Tak jak w przypadku każdej inwestycji, ubezpieczenie również obarczone jest pewnym ryzykiem - możesz ulokować pieniądze efektywnie lub nie. Trzeba więc rozważnie to zaplanować, aby ubezpieczenie nie było tylko kosztem, ale i zyskiem. Rozważny inwestor analizując oferty dobrze wie, ile musi zainwestować, więc skupia się na tym, co za pieniądze przeznaczone na inwestycję może uzyskać. W tym miejscu pozwolę sobie wrócić do tematu stress testu, o którym pisałem, czyli o integralnej części tzw. APK, czyli Analizy Potrzeb Klienta. Ustawa z dnia 15.12.2017 r. o dystrybucji ubezpieczeń zobowiązuje podmioty pośredniczące w zawieraniu umów ubezpieczenia do jej przeprowadzenia, o ile klient jednoznacznie nie odmówi dystrybutorowi zgody na jej sporządzenie. Jeśli klient tego nie zrobi, to zawsze w jakiejś, nawet skróconej i ogólnej formie, jest ona wykonywana. Uważam, że warto wyrazić zgodę na jej sporządzenie, bo leży to w interesie klienta.
Wspomniany stress test przede wszystkim pozwala na realną ocenę nie tylko ponoszonego ryzyka i aktualnych możliwości radzenia sobie w nagłych, trudnych sytuacjach, ale także na określenie celów i zadań, jakie stawiasz ubezpieczeniu. Możesz je określić w APK oraz zweryfikować na ile i na jakich warunkach ubezpieczenie może im sprostać, a co jest poza zasięgiem polis. Świadomość tego czego nie możesz ubezpieczyć, lub ubezpieczyć tylko fragmentarycznie oraz powodów powyższego jest nie do przecenienia. Jest to bowiem nie tylko dopełnienie do zapobiegania konfliktom z dystrybutorem i ubezpieczycielem, ale także uświadomienie sobie konieczności ewentualnego podjęcia dodatkowych działań poprawiających Twoje bezpieczeństwo lub akceptację ryzyka i pozostawiania spraw swojemu biegowi.
Dobrze wykonana APK jest doskonałym narzędziem do oceny adekwatności i przydatności ofert przedstawianych przez dystrybutora. Warto więc być aktywnym w fazie jej tworzenia przez pośrednika oraz zwracać uwagę na jej zapisy: czy są one efektem rzeczywistych ustaleń i Twoich wyborów, czy tylko odzwierciedlają to, co zawiera podpisana przez Ciebie polisa.
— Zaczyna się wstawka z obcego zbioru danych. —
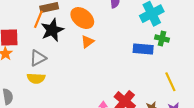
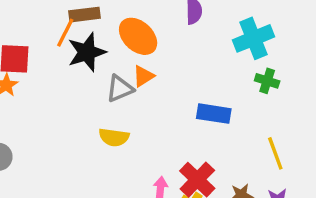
blue rectangle: (143, 49) -> (214, 114), moved
gray triangle: (38, 58) -> (120, 89), moved
yellow semicircle: (36, 78) -> (114, 137), moved

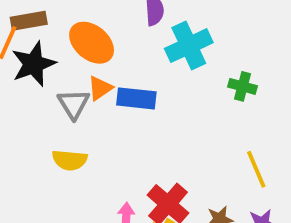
cyan cross: (254, 38) -> (189, 46), moved
gray triangle: (120, 89) -> (74, 104), turned -36
blue rectangle: (214, 114) -> (136, 98), moved

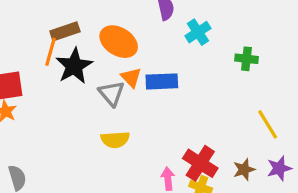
cyan cross: (189, 46) -> (198, 32), size x0.7
orange triangle: (100, 88) -> (131, 77), turned -30

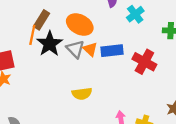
brown rectangle: (65, 31) -> (42, 20), turned -36
gray triangle: (111, 93) -> (75, 49), moved
red cross: (200, 163) -> (144, 62), moved

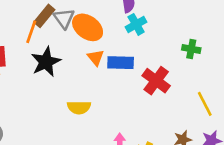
cyan cross: (135, 14) -> (136, 24), moved
black star: (50, 44) -> (46, 62), moved
gray triangle: (75, 49) -> (64, 18), moved

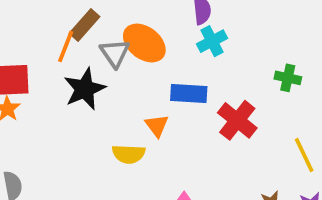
gray triangle: (64, 18) -> (115, 53), moved
orange triangle: (96, 57) -> (157, 126), moved

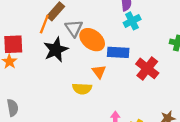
orange ellipse: (144, 43) -> (92, 40), moved

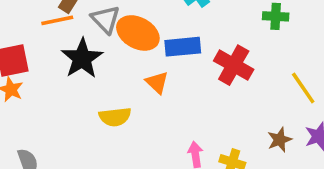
orange line: (44, 24) -> (57, 20), turned 66
yellow semicircle: (82, 89) -> (115, 117), moved

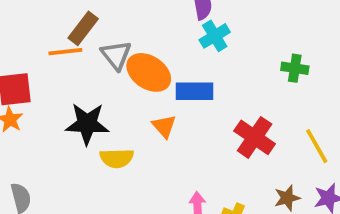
black star: (82, 58) -> (87, 124), moved, turned 30
red cross: (234, 65) -> (255, 137), moved

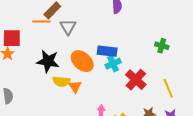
cyan cross: (215, 36) -> (113, 64), moved
orange ellipse: (149, 72) -> (82, 61), moved
orange triangle: (164, 126) -> (75, 87), moved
Zachęcam do wykonania całej analizy, zanim zdecydujesz się na cokolwiek i to niezależnie od tego, czy korzystasz z usług pośrednika ubezpieczeniowego, czy zdecydowałeś się na samodzielne poszukiwanie oferty ubezpieczeniowej. Nie namawiam oczywiście do tworzenia formalnego dokumentu w każdym przypadku, jednak warto zastanowić się i wybrać graniczne kryteria poszukiwań oferty. Nie bagatelizuj jej, bo to właśnie ona pomaga klientom, czyli, używając terminologii wspomnianej ustawy, osobom poszukującym ochrony ubezpieczeniowej, na podjęcie właściwej decyzji. Jeśli zdecydujesz się na korzystanie z usług pośrednika warto abyś pamiętał, że będzie on tym, który w tej analizie wesprze Cię od początku tego procesu, aż do jego finału. Przedstawiane oferty powinny być tożsame z APK, do czego pozwolę sobie nawiązać w dalszej części tekstu.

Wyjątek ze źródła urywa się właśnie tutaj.